Adding Properties to Triples in AllegroGraph

AllegroGraph provides two ways to add metadata to triples. The first one is very similar to what typical property graph databases provide: we use the named graph of triples to store meta data about that triple. The second approach is what we have termed triple attributes. An attribute is a key/value pair associated with an individual triple. Each triple can have any number of attributes. This approach, which is built into AllegroGraph’s storage layer, is especially handy for security and bookkeeping purposes. Most of this article will discuss triple attributes but first we quickly discuss the named graph (i.e. fourth element or quad) approach.

1.0 The Named Graph for Properties

Semantic Graph Databases are actually defined by the W3C standard to store RDF as ‘Quads’ (Named Graph, Subject, Predicate, and Object).  The ‘Triple Store’ terminology has stuck even though the industry has moved on to storing quads.   We believe using the named graph approach to store metadata about triples is richer model that the property graph database method.

The best way to understand this is to give an example.

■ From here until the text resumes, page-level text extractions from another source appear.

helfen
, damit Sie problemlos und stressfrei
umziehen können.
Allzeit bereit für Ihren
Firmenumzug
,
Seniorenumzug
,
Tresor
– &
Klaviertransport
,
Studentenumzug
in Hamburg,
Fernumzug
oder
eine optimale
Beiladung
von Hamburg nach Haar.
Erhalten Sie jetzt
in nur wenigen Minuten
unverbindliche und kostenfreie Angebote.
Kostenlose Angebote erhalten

Below we see two statements about Bruce weighing 105 kilos. The triple portions (subject, predicate, object) are identical but the named graphs (fourth elements) differ. They are used to provide additional information about the triples. The graph values are S1 and S2. By looking at these graphs we see that

  • The author of the first triple (with graph S1) is Sophia and the author of the second (with graph S2) is Bruce (who is also the subject of the two triples).
  • Sophia is 100% certain about her statement while Bruce is only 10% certain about his.

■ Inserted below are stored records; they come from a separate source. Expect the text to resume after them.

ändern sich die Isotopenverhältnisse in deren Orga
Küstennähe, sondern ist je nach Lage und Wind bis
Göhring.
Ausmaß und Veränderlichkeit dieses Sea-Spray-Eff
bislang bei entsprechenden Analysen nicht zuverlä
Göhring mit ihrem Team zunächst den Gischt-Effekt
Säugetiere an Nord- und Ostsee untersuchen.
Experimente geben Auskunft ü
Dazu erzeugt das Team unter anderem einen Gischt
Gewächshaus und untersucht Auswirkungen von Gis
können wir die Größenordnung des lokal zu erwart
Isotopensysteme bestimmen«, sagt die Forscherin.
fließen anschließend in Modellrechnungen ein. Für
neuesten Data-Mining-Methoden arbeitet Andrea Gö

Using the named graph we can do even more than a property graph database, as the value of a graph can itself be a node, and is the subject of various triples which specify the original triple’s author, date, and certainty. Additional triples tell us the ages of the authors and the fact that the authors are married.

Here is the data displayed in Gruff, AllegroGraph’s associated triple store browser:

Using named graphs for a  triple’s metadata is a powerful tool but it does have limitations: (1) only one graph value can be associated with a triple, (2) it can be important that metadata is stored directly and physically with the triple (with named graphs, the actual metadata is usually stored in additional triples with the graph as the subject, as in the example above), and (3) named graphs have competing uses and may not be available for metadata.

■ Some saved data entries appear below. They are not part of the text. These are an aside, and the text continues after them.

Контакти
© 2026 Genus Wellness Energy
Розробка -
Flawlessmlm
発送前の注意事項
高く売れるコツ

2.0 The Triple Attributes approach

AllegroGraph uniquely offers a mechanism called triple attributes where a collection of user defined key/value pairs can be stored with each individual triple. The advantage of this approach is manyfold, but the original use case was designed for triple level security for an Intelligence agency.

By having triple attributes physically connected to the triples in the storage layer we can provide a very powerful and flexible mechanism to protect triples at the lowest possible level in AllegroGraph’s architecture. Our first example below shows this use case in great detail. Other use cases are for example to add weights or costs to triples, to be used in graph algorithms. Or we can add a recorded time or expiration times to a triple and use that to provide a time machine in AllegroGraph or do automatic clean-up of old data.

Example with Attributes:

      Subject – <http://dbpedia.org/resource/Arif_Babayev>
      Predicate – <http://dbpedia.org/property/placeOfDeath>
      Object – <http://dbpedia.org/resource/Baku>
      Named Graph – <http://ex#trans@@1142684573200001>
      Triple Attributes – {“securityLevel”: “high”, “department”: “hr”, “accessToken”: [“E”, “D”]}

This article provides an initial introduction to attributes and the associated concept of static filters, showing how they are set up and used. We start with a security example which also describes the basics of adding attributes to triples and filtering query results based on attribute values. Then we discuss other potential uses of attributes.

2.1 Triple Attribute Basics: a Security Example

One important purpose of attributes, when they were added as a feature, was to allow for very fine triple-level security, so that triples would be visible or invisible to users according to the attributes of the triples and the permissions associated with the query being posed by the user.

Note that users as such do not have attributes. Instead, attribute values are assigned when a query is posed. This is an important point: it is natural to think that there can be an attribute SECURITY-LEVEL, and a triple can have attribute SECURITY-LEVEL=3, and USER1 can have an attribute SECURITY-LEVEL=2 and USER2 can have an attribute SECURITY-LEVEL=4, and the system can require that the user SECURITY-LEVEL attribute must be greater than the triple SECURITY-LEVEL for the triple to be visible to the user. But that is not how attributes work. The triples can have the attribute SECURITY-LEVEL=2 but users do not have attributes. Instead, the filter is made part of the query.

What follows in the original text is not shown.